[DATA FOR PROCESSING]
********************
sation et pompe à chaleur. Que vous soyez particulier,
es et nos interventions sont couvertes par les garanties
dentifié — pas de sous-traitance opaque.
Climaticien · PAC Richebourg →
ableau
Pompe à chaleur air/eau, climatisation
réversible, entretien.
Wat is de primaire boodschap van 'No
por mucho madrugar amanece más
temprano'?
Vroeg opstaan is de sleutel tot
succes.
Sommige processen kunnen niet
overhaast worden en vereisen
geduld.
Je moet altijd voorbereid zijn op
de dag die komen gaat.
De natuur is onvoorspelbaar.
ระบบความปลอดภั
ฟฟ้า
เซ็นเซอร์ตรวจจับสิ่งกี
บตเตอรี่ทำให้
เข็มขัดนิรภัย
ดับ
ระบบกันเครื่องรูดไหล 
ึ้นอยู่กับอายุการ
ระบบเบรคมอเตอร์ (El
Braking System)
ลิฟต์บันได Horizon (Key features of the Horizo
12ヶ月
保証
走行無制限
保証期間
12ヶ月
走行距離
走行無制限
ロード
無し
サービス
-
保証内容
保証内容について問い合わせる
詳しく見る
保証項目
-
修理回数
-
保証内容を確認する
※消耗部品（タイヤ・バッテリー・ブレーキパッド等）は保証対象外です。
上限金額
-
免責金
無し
********************
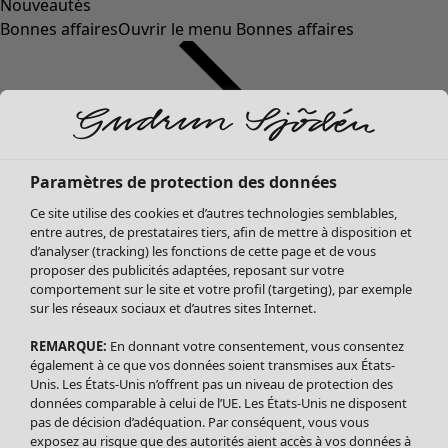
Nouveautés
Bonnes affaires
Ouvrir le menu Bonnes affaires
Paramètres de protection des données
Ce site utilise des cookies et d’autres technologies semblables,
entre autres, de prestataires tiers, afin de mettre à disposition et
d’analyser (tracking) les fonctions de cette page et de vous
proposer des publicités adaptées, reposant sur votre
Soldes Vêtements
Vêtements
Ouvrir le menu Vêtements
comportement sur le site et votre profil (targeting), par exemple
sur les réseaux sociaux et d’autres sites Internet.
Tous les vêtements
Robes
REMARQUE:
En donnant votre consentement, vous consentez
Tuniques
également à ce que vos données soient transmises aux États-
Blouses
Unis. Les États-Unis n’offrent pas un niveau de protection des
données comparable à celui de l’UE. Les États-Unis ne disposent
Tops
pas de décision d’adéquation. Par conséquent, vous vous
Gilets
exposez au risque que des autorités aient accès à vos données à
********************
[ACTIVITY] Gather each line of the records holding the string "États".

[ANSWER]
également à ce que vos données soient transmises aux États-
Unis. Les États-Unis n’offrent pas un niveau de protection des
données comparable à celui de l’UE. Les États-Unis ne disposent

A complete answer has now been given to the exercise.